Heh, I made something very similar for the Qwen3 models a while back. It only runs Qwen3, supports only some quants, loads from GGUF, and has inference optimized by Claude (in a loop). The whole thing is compact (just a couple of files) and easy to reason about. I made it for my students so they could tinker with it and learn (add different decoding strategies, add abliteration, etc.). Popular frameworks are large, complex, and harder to hack on, while educational projects usually focus on something outdated like GPT-2.

Even though the project was meant to be educational, it gave me an idea I can't get out of my head: what if we started building ultra-optimized inference engines tailored to an exact GPU+model combination? GPUs are expensive and harder to get with each day. If you remove enough abstractions and code directly to the exact hardware/model, you can probably optimize things quite a lot (I hope). Maybe run an agent which tries to optimize inference in a loop (like autoresearch), empirically testing speed/quality.

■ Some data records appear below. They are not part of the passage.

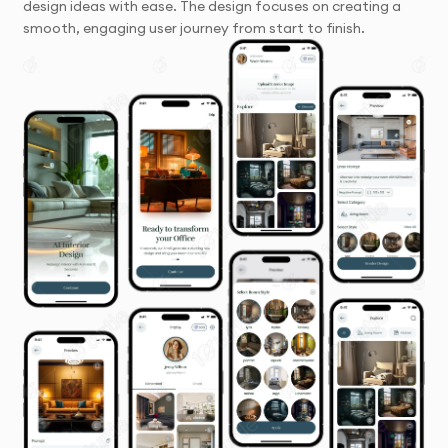
design ideas with ease. The design focuses on creating a
smooth, engaging user journey from start to finish.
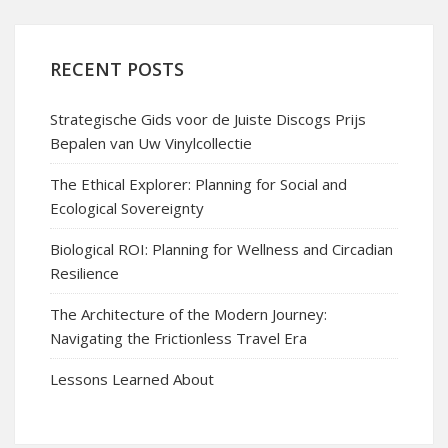
RECENT POSTS
Strategische Gids voor de Juiste Discogs Prijs
Bepalen van Uw Vinylcollectie
The Ethical Explorer: Planning for Social and
Ecological Sovereignty
Biological ROI: Planning for Wellness and Circadian
Resilience
The Architecture of the Modern Journey:
Navigating the Frictionless Travel Era
Lessons Learned About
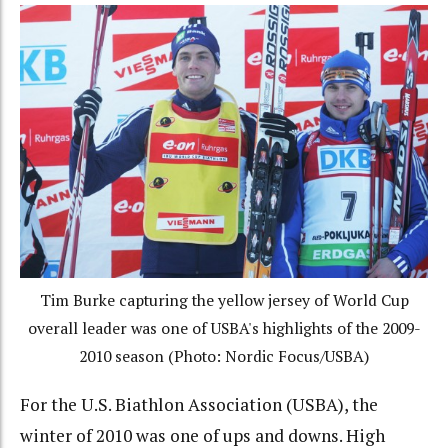
Tim Burke capturing the yellow jersey of World Cup
overall leader was one of USBA's highlights of the 2009-
2010 season (Photo: Nordic Focus/USBA)
For the U.S. Biathlon Association (USBA), the
winter of 2010 was one of ups and downs. High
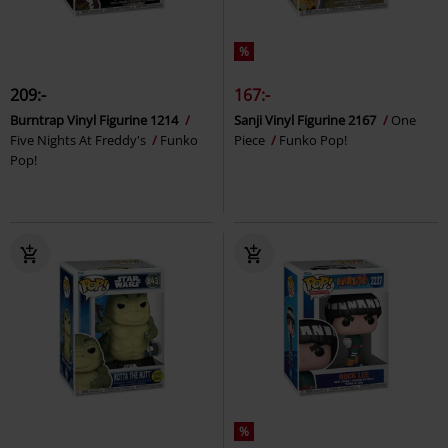
%
209:-
167:-
Burntrap Vinyl Figurine 1214
Sanji Vinyl Figurine 2167
One
Five Nights At Freddy's
Funko
Piece
Funko Pop!
Pop!
%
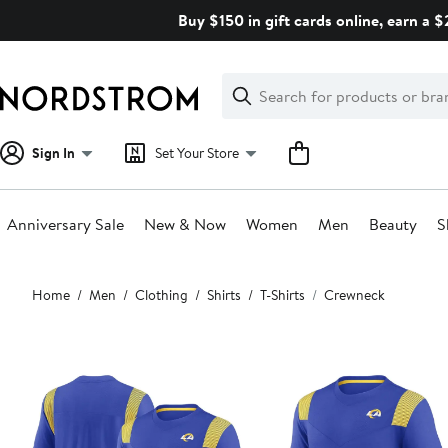
Skip
Buy $150 in gift cards online, earn a 
navigation
Clear
Search
Clear
Search
Text
Sign In
Set Your Store
Anniversary Sale
New & Now
Women
Men
Beauty
S
Main
Home
Men
Clothing
Shirts
T-Shirts
Crewneck
content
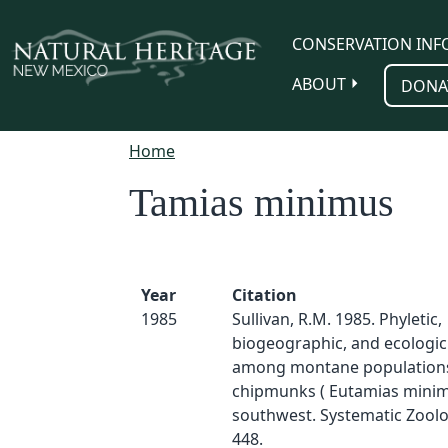
Skip to main content
CONSERVATION INF
ABOUT
DONA
Home
Tamias minimus
Year
Citation
1985
Sullivan, R.M. 1985. Phyletic,
biogeographic, and ecologic
among montane populations 
chipmunks ( Eutamias minim
southwest. Systematic Zoolo
448.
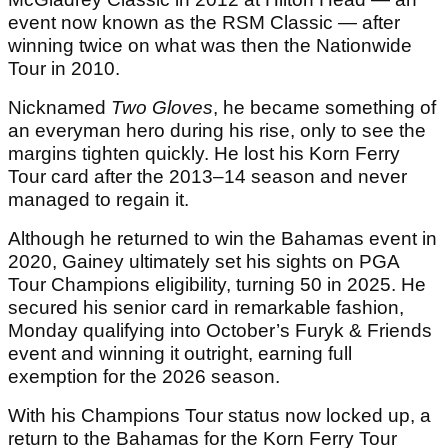
event now known as the RSM Classic — after
winning twice on what was then the Nationwide
Tour in 2010.
Nicknamed
Two Gloves
, he became something of
an everyman hero during his rise, only to see the
margins tighten quickly. He lost his Korn Ferry
Tour card after the 2013–14 season and never
managed to regain it.
Although he returned to win the Bahamas event in
2020, Gainey ultimately set his sights on PGA
Tour Champions eligibility, turning 50 in 2025. He
secured his senior card in remarkable fashion,
Monday qualifying into October’s Furyk & Friends
event and winning it outright, earning full
exemption for the 2026 season.
With his Champions Tour status now locked up, a
return to the Bahamas for the Korn Ferry Tour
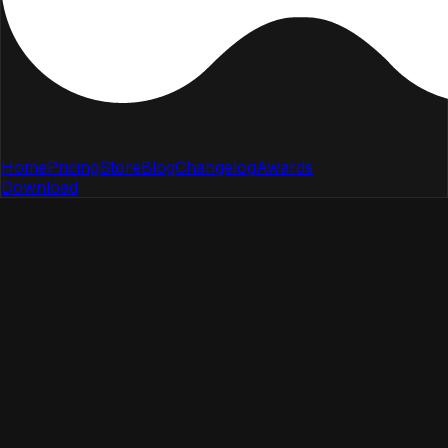
Home
Pricing
Store
Blog
Changelog
Awards
Download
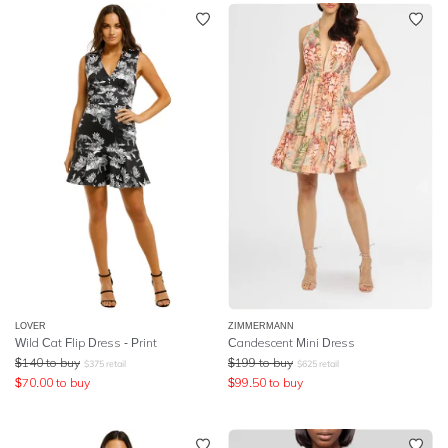
LOVER
ZIMMERMANN
Wild Cat Flip Dress - Print
Candescent Mini Dress
$
140
to buy
$
199
to buy
$
375
retail
$
625
retail
$
70.00
to buy
$
99.50
to buy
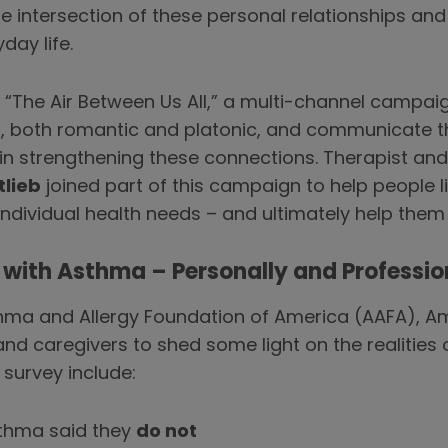
e intersection of these personal relationships and
ay life.
The Air Between Us All,” a multi-channel campaign
s, both romantic and platonic, and communicate 
in strengthening these connections. Therapist an
tlieb
joined part of this campaign to help people 
individual health needs – and ultimately help them
ng with Asthma – Personally and Professio
sthma and Allergy Foundation of America (AAFA), 
nd caregivers to shed some light on the realities 
 survey include:
sthma said they
do not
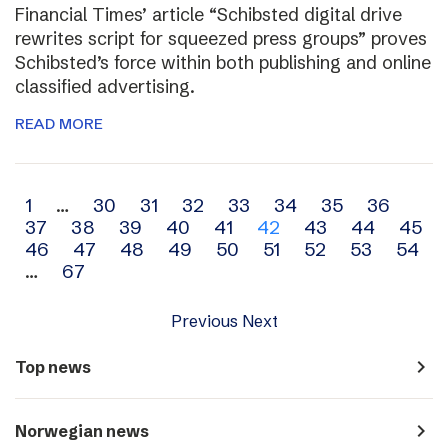
Financial Times’ article “Schibsted digital drive
rewrites script for squeezed press groups” proves
Schibsted’s force within both publishing and online
classified advertising.
READ MORE
Archive
1
…
30
31
32
33
34
35
36
37
38
39
40
41
42
43
44
45
navigation
46
47
48
49
50
51
52
53
54
…
67
Previous
Next
navigate_next
Top news
navigate_next
Norwegian news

The only problem with this is that once a model becomes outdated, you have to do it all again from scratch.

Ultra-optimized HW-specific engines is what Mojo lang seems to be targeting, but I rarely hear about it here.

> what if we started building ultra-optimized inference engines tailored to an exact GPU+model combination?

The inference engines in use already include different backend building blocks optimized for different hardware.

While there are places where you can pick up some low hanging fruit for less popular platforms, there isn't a lot of room to squeeze in super optimized model-runners for specific GPU families and get much better performance. The core computations are already done by highly optimized kernels for each GPU.

There are forks of llama.cpp that have better optimizations for running on CPU architectures, but (barring maintainer disagreements) a better use of time is to target merging these improvements upstream instead of trying to make super specific model+GPU runners.

Deepseek's custom PTX code has previously outperformed CUDA running on Nvidia H800 GPUs.

> DeepSeek made quite a splash in the AI industry by training its Mixture-of-Experts (MoE) language model with 671 billion parameters using a cluster featuring 2,048 Nvidia H800 GPUs in about two months, showing 10X higher efficiency than AI industry leaders like Meta. The breakthrough was achieved by implementing tons of fine-grained optimizations and usage of Nvidia's assembly-like PTX (Parallel Thread Execution) programming instead of Nvidia's CUDA for some functions,

https://www.tomshardware.com/tech-industry/artificial-intell...

Custom code targeting one specific hardware implementation can improve performance quite a bit.

When you support multiple backends, you end up having to abstract over them. Each backend may implement the abstraction to the best of its capability, but you still have to deal with the abstraction sitting between your workload and its compute. Wouldn't it be nice if you didn't need that abstraction? That's what GP is talking about, I'm sure: optimizing the workload directly for the hardware, rather than merely the workload and the backend for the abstraction.

This takes me to the famous FizzBuzz High performance codegolf answer [1]. If we could implement optimizations like that for the inferences, maybe we could increase the speeds 10x or more.

[1] https://codegolf.stackexchange.com/questions/215216/high-thr...

I love scrolling and reading through this, thinking yeah of course Python is slower than Java, oh wow Rust is pretty on par I wonder what the Java devs did. Then you hit asm and your jaw drops.

Check out cpp at 208.3 GiB/s, 3x faster than asm.

Yeah, because (and here's the trick) they are clever and do less work.

Optimizing things usually means "think of a way to do the same thing with less effort".

Hire the laziest programmer :)

I'll add to this: What if chips were designed for the model? What would happen if we moved from digital to analog (vectors are not represented as bits, but instead as voltages)? Could the compute heavy matrix multiplications be done via op-amps? And could this analog approach be way more efficient than the limitations of bit representation?

There is https://taalas.com/ . Their chips are all digital though. The weights are written to silicon.

I've built something like this. One issue is that LLMs are actually terrible at writing good shaders. I've spent way too much time trying to get them not to be so awful at it.

I tried getting any sota llm (GPT 5, Opus 4.6, Deepseek V4 pro, glm-5) to write a Metal 4 shader for a bottle usdz and none of them got it right. They screwed up the normals and textures , total mess. I tried it to do it in Metal 3 and still crappy.

Just curious if you've tried GPT 5.5 Pro?

Another suggestion for optimizing local inference - the Hermes team talks a lot on X about how much better results are when you use custom parsers tuned to the nuances of each model. Some models might like to use a trailing `,` in JSON output, some don't - so if your parser can handle the quirks of the specific model, then you get higher-performing functionality.

What if PyTorch is extended to have a pluggable compiler? For M GPU types and N models, if the backend allows, run a specialized compiler?

this feels closer to ATLAS/FFTW than a model runner. the generated kernel ages out, the tuning harness is the bit you actually want to keep.